Tudor’s agent William Rogers stayed behind in Calcutta to oversee the storage and sale of the ice. The usual method entailed a 100 pound block being placed behind a glass wall and sold piecemeal at the dock’s icehouse. Roger’s high-class hobnobbing and conspicuousness at the venue turned him into a darling of the ruling classes. Believing him the poster-boy, the driving force and the brains behind the ice-imports, Governor General William Bentick published a gushing gratitude in the India Gazette about Rogers, and presented him with a foot-tall ornate silver cup, adorned with an engraving acknowledging “the Spirit and enterprize which projected and successfully executed the first attempt to import a cargo of American ice into Calcutta.”
Tudor would be enraged to learn of this showering of credit on someone who, he believed, had basically just gone along for the trip. He wrote an ill-spirited letter to the Governor General for publication in Calcutta outlining how it was actually he who deserved credit for Calcutta’s brimming ice coffers.
The ice house of the International Ice Company in Chennai is now Viveknanda Ashram.
The first unloading earned the Tudor Ice Company a profit of $3,000. Business boomed over the next 20 years and profits ran into an estimated $220,000. The trade spread to Bombay and Madras. In the coming years, ice was no longer viewed as a luxury in India. In 1850, when Bombay was faced with an acute ice shortage, prominent newspapers The Telegraph and The Courier suggested an agitation to protest the “incompetence” of the authorities.

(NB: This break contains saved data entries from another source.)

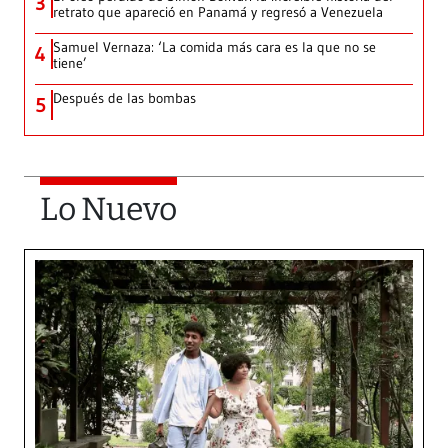
3
retrato que apareció en Panamá y regresó a Venezuela
Samuel Vernaza: ‘La comida más cara es la que no se
4
tiene’
Después de las bombas
5
Lo Nuevo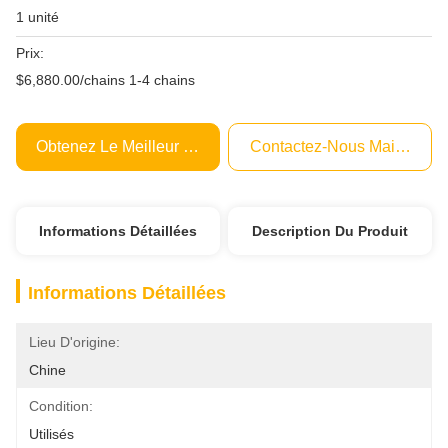
1 unité
Prix:
$6,880.00/chains 1-4 chains
Obtenez Le Meilleur Prix
Contactez-Nous Maintenant
Informations Détaillées
Description Du Produit
Informations Détaillées
Lieu D'origine:
Chine
Condition:
Utilisés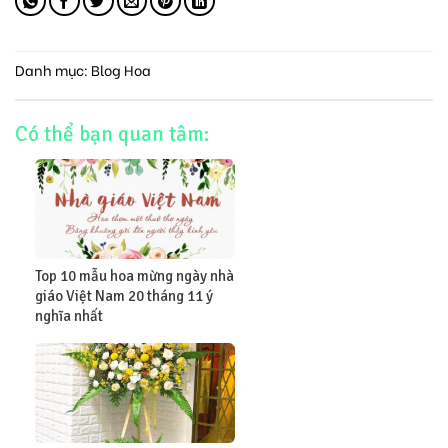
Danh mục:
Blog Hoa
Có thể bạn quan tâm:
Top 10 mẫu hoa mừng ngày nhà
giáo Việt Nam 20 tháng 11 ý
nghĩa nhất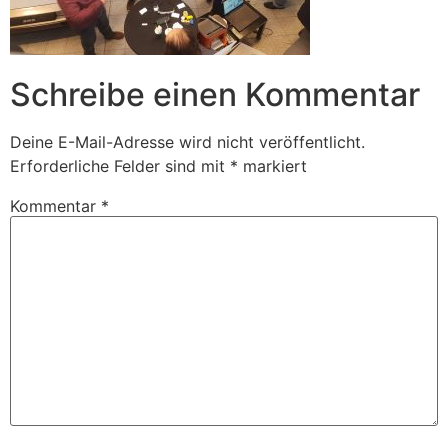
Schreibe einen Kommentar
Deine E-Mail-Adresse wird nicht veröffentlicht.
Erforderliche Felder sind mit
*
markiert
Kommentar
*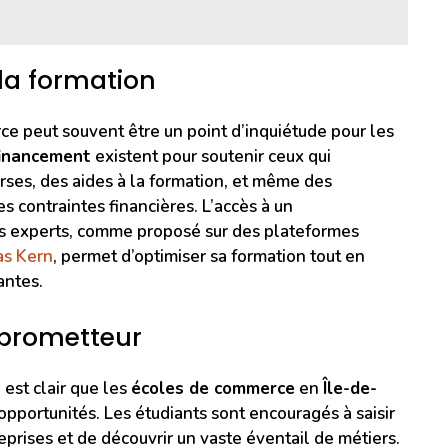
la formation
e peut souvent être un point d’inquiétude pour les
financement
existent pour soutenir ceux qui
rses, des aides à la formation, et même des
s contraintes financières. L’accès à un
s experts, comme proposé sur des plateformes
as Kern
, permet d’optimiser sa formation tout en
antes.
 prometteur
 est clair que les
écoles de commerce
en
Île-de-
opportunités. Les étudiants sont encouragés à saisir
prises et de découvrir un vaste éventail de métiers.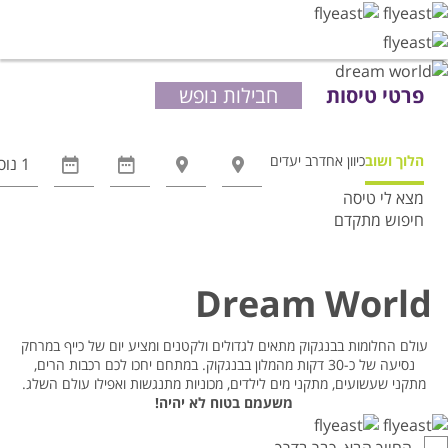
פרטי טיסות
חבילות נופש
הלוך ושוב
כיוון אחד
רב יעדים
מצא לי טיסה
חיפוש מתקדם
אפשרויות
החיפוש
הנוספות
Dream World
מוצגות
לפני
עולם החלומות בבנגקוק מתאים לגדולים ולקטנים ומציע יום של כייף במרחק
הכפתור
נסיעה של כ-30 דקות מהמלון בבנגקוק. במתחם יחכו לכם רכבות הרים,
מתקני שעשועים, מתקני מים לילדים, מכוניות מתנגשות ואפילו עולם השלג.
משעמם בטוח לא יהיה!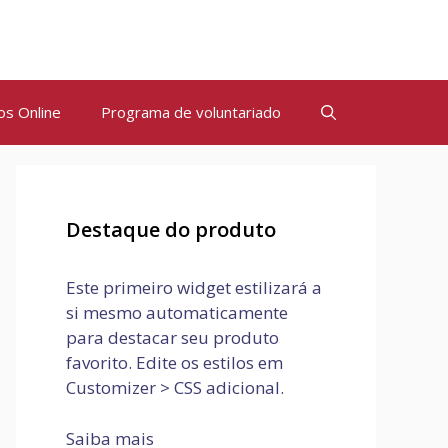
os Online
Programa de voluntariado
Destaque do produto
Este primeiro widget estilizará a
si mesmo automaticamente
para destacar seu produto
favorito. Edite os estilos em
Customizer > CSS adicional.
Saiba mais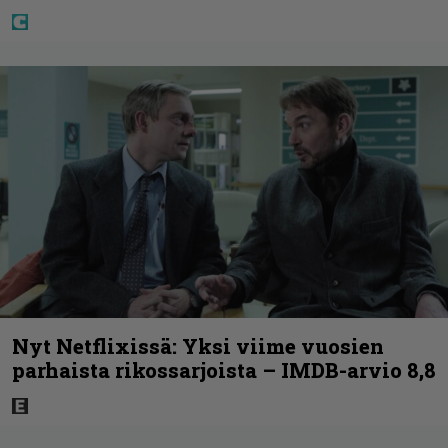
Nyt Netflixissä: Yksi viime vuosien
parhaista rikossarjoista – IMDB-arvio 8,8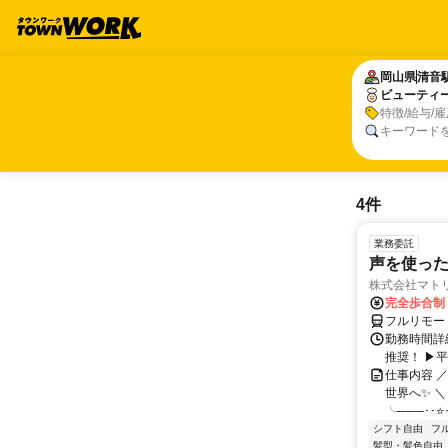
岡山県
岡山県
清音
清音
ビューティ
ビューティ
特徴/給与/
キーワード
4件
業務委託
声を使っ
株式会社マト
完全歩合制
フルリモー
勤務時間詳細
推奨！ ▶
仕事内容 
世界へ✨ ＼
╰───･･⭐･
シフト自由
フ
髪型・髪色自由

Ice imports began waning with the advent of refrigeration in the 1870s. When the International Ice Company established itself in Madras in 1874 and began manufacturing it by the steam process, ice-imports were finally frost-bitten. Dockside ice houses were shut down. The one in Madras was converted into an ashram by Swami Vivekananda and a shelter for young widows.
By then, Frederic Tudor had become a rich man again, and this time round, he did not waste it all away. Which is tragic in a way, for who knows what spectacular get-rich-quick scheme he might have come up with next?